#### DATA ####

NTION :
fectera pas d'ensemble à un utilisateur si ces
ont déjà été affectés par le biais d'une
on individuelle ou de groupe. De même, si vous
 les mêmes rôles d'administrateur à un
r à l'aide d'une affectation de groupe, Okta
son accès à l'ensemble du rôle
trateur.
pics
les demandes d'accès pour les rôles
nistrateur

####
#### DATA ####

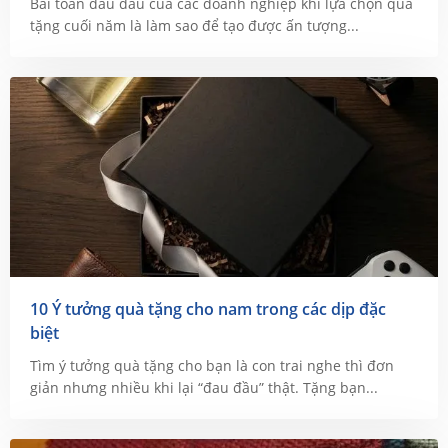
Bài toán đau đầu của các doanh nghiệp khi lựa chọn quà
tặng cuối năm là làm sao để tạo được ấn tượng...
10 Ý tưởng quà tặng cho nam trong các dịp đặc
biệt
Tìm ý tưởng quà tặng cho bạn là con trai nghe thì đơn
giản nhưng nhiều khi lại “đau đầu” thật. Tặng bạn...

####
#### DATA ####

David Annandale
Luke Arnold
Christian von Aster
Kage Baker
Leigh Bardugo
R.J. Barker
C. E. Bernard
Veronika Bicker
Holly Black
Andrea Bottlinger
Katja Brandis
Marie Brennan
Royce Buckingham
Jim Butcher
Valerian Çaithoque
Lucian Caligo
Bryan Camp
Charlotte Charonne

####

■ EXERCISE DESCRIPTION ■
In the listing above, find the line with "Christian von Aster" and the line with "Charlotte Charonne"; set down exactly those two lines and every line between them, nothing more.

■ ANSWER SECTION ■
Christian von Aster
Kage Baker
Leigh Bardugo
R.J. Barker
C. E. Bernard
Veronika Bicker
Holly Black
Andrea Bottlinger
Katja Brandis
Marie Brennan
Royce Buckingham
Jim Butcher
Valerian Çaithoque
Lucian Caligo
Bryan Camp
Charlotte Charonne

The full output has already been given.